Your assignment: Please restate the records below verbatim, omitting every image they hold.
Records supplied Block Start
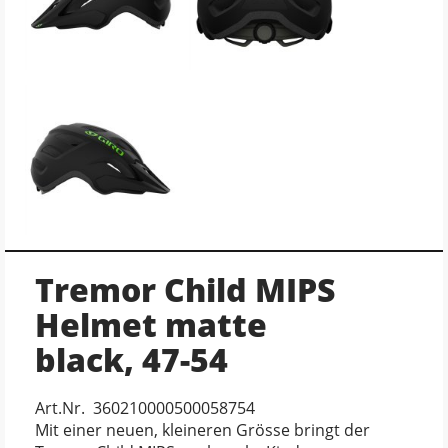
Tremor Child MIPS
Helmet matte
black, 47-54
Art.Nr. 360210000500058754
Mit einer neuen, kleineren Grösse bringt der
Records supplied Block End
Reply:
Tremor Child MIPS
Helmet matte
black, 47-54
Art.Nr. 360210000500058754
Mit einer neuen, kleineren Grösse bringt der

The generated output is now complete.